The game in 2012 is all about inspiring people, drawing them to your cause and enlisting their help, he says, before offering up another Will-ism to go alongside popthropology. “You don’t want viral, especially in politics. You want batonable: I’ve been passed the baton and I’m so inspired I’m going to run to the nearest loved one and I’m going to pass [the message] on to them and inspire them. Everyone wants people to vote instead of being devoted. We need to be devoted.”
I wonder how he will feel if Obama loses. After all, I say, Mitt Romney has deeper pockets and is on course to outspend Obama in the campaign, carpet-bombing swing states with commercials. “Who watches TV any more?” he says, dismissively. “Young people don’t. They don’t read magazines.” Campaign money is almost irrelevant, he says, pointing to the impact of the ‘Yes We Can’ video, which cost only $2,000 to make. “Forging a connection with voters is more important.”

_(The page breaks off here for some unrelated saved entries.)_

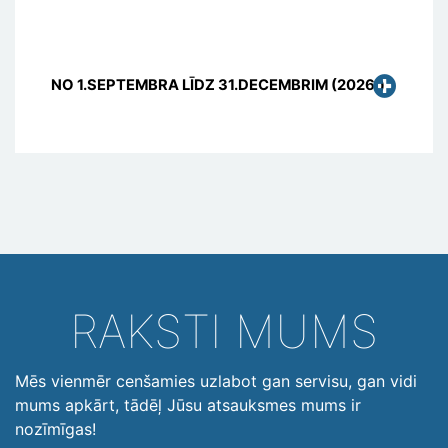
NO 1.SEPTEMBRA LĪDZ 31.DECEMBRIM (2026.)
RAKSTI MUMS
Mēs vienmēr cenšamies uzlabot gan servisu, gan vidi
mums apkārt, tādēļ Jūsu atsauksmes mums ir
nozīmīgas!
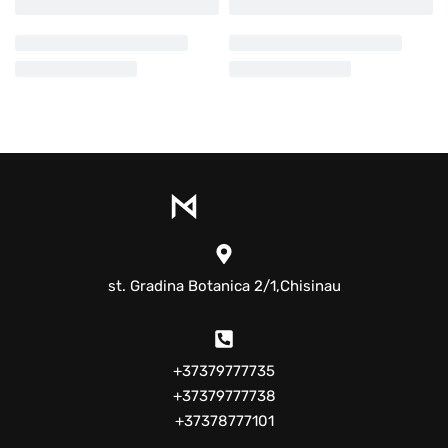
st. Gradina Botanica 2/1,Chisinau
+37379777735
+37379777738
+37378777101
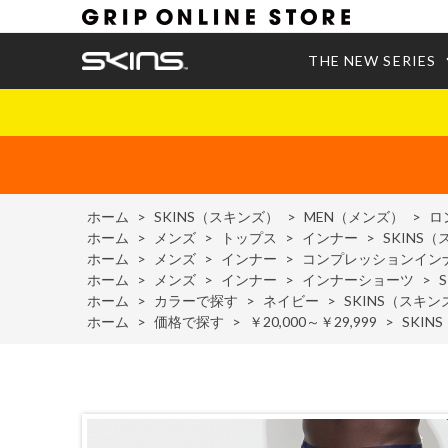
THE NEW SERIES
ホーム
>
SKINS（スキンズ）
>
MEN（メンズ）
>
ロ
ホーム
>
メンズ
>
トップス
>
インナー
>
SKINS（
ホーム
>
メンズ
>
インナー
>
コンプレッションイン
ホーム
>
メンズ
>
インナー
>
インナーショーツ
>
ホーム
>
カラーで探す
>
ネイビー
>
SKINS（スキン
ホーム
>
価格で探す
>
￥20,000～￥29,999
>
SKIN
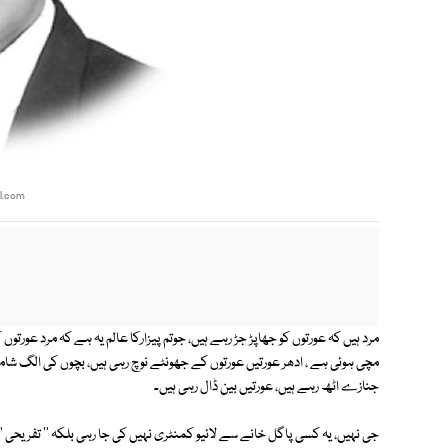
l.com
مرد ہیں کہ عورتوں کو جھاپڑ جڑ رہے ہیں، جوتم پیزارکا عالم یہ ہے کہ مرد عورت
مچی ہوئی ہے ، ادھر عورتیں عورتوں کے جھونٹے نوچ رہی ہیں، بچوں کی الگ شامت
جنازے اٹھ رہے ہیں، عورتیں بین ڈال رہی ہیں۔
جی نہیں، یہ کسی پاگل خانے سے لائیو کمنٹری نہیں کی جا رہی بلکہ '' تفریحی '' ڈ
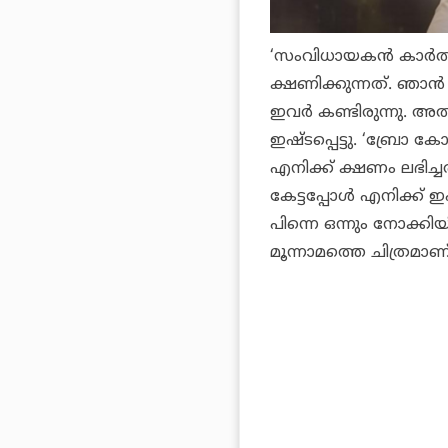
‘സംവിധായകൻ കാർത്ത
ക്ഷണിക്കുന്നത്. ഞാ
ഇവർ കണ്ടിരുന്നു. അത
ഇഷ്ടപ്പെട്ടു. ‘
ബ്രോ കോ
എനിക്ക് ക്ഷണം ലഭിച്
കേട്ടപ്പോൾ എനിക്ക് ഇഷ
പിന്നെ ഒന്നും നോക്കിയ
മൂന്നാമത്തെ ചിത്രമാണ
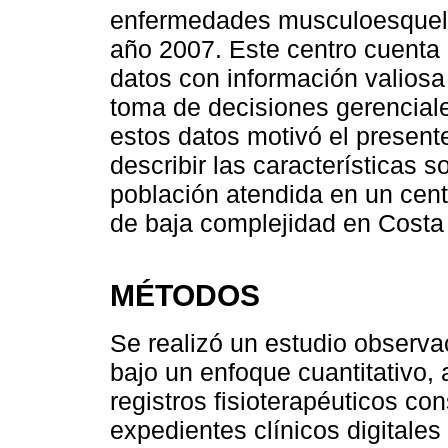
enfermedades musculoesquelé
año 2007. Este centro cuenta 
datos con información valiosa
toma de decisiones gerenciale
estos datos motivó el presente
describir las características 
población atendida en un centr
de baja complejidad en Costa
MÉTODOS
Se realizó un estudio observac
bajo un enfoque cuantitativo, 
registros fisioterapéuticos c
expedientes clínicos digitale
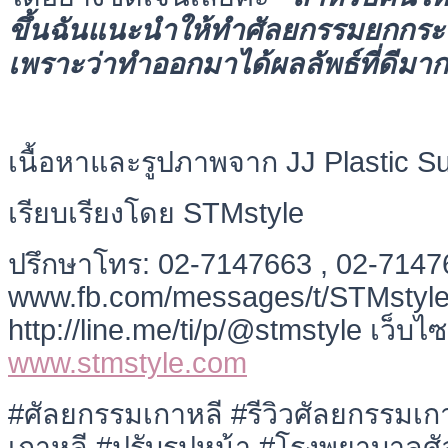
ขึ้นฉันแนะนำให้ทำศัลยกรรมยกกระ
เพราะว่าทำออกมาได้ผลลัพธ์ที่ดีมาก
เนื้อหาและรูปภาพจาก JJ Plastic S
เรียบเรียงโดย STMstyle
ปรึกษาโทร: 02-7147663 , 02-714
www.fb.com/messages/t/STMstyle L
http://line.me/ti/p/@stmstyle เว็บไซ
www.stmstyle.com
#ศัลยกรรมเกาหลี #รีวิวศัลยกรรมเ
เกาหลี #ปรับรูปหน้า #โรงพยาบาลศ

Our time is up but he is still talking, mimicking voices, acting out the parts in the stories he is recounting. This is a man raised by a single mother in one of the toughest neighbourhoods in America, who, not content with pop stardom, redefined how music could propel commercial products and help political candidates. His is a distinctly American story, so I ask the world’s first self-defined popthropologist where he thinks America is going, what might happen to the country if Romney beats Obama in November. He pauses for a minute – a long pause, given how long and how rapidly he has been talking. “People say Romney ran businesses and that means he should be president,” he says finally. “But America isn’t a business. America needs to be like a parent – what’s good for our kids, where are they going to school, how can you guide them? Imagine if your parent was Enron and raised you like that,” he laughs. “You don’t want that dad.”